[EXERCISE]
In how many lines of the material below does the string "Assainissement" appear? Answer with a single number.

[DATA EXTRACT]

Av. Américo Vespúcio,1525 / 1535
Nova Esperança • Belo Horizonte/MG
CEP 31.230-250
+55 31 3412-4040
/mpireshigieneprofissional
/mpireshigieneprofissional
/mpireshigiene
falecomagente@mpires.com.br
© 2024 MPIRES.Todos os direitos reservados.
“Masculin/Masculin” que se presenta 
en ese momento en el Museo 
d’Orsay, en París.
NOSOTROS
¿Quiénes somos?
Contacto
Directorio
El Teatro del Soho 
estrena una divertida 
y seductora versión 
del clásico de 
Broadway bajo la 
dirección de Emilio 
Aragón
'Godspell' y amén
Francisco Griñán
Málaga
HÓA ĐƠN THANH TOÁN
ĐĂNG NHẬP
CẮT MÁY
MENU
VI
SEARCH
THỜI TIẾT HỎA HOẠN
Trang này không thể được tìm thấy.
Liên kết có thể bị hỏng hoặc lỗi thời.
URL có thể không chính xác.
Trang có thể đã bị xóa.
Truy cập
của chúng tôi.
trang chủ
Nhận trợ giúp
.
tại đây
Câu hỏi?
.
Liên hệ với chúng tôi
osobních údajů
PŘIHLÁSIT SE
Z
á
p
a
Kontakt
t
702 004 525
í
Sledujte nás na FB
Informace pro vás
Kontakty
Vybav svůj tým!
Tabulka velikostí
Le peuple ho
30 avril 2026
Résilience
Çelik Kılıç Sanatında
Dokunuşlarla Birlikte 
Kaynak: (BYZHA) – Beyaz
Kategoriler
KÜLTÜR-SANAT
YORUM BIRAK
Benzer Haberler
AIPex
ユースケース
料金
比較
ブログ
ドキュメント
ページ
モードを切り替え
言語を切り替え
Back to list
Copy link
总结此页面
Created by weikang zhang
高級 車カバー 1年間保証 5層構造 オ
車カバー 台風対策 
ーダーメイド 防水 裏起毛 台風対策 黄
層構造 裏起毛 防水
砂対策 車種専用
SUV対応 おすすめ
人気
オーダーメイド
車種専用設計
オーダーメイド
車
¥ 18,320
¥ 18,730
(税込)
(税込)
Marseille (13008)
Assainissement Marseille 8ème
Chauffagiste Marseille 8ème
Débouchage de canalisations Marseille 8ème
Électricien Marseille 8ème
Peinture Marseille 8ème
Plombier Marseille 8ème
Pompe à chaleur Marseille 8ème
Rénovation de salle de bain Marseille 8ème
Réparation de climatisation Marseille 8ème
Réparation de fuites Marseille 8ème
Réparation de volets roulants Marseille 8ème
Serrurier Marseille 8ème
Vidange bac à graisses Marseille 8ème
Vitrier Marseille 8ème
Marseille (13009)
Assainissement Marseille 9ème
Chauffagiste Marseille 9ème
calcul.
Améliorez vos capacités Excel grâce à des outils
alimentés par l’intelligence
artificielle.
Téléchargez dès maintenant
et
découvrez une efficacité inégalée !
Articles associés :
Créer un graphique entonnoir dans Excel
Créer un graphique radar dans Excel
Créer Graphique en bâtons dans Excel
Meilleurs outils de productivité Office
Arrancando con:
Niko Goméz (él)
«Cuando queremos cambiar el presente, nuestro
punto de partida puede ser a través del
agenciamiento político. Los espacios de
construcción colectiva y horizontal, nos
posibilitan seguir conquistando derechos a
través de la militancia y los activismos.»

[ANSWER SECTION]
2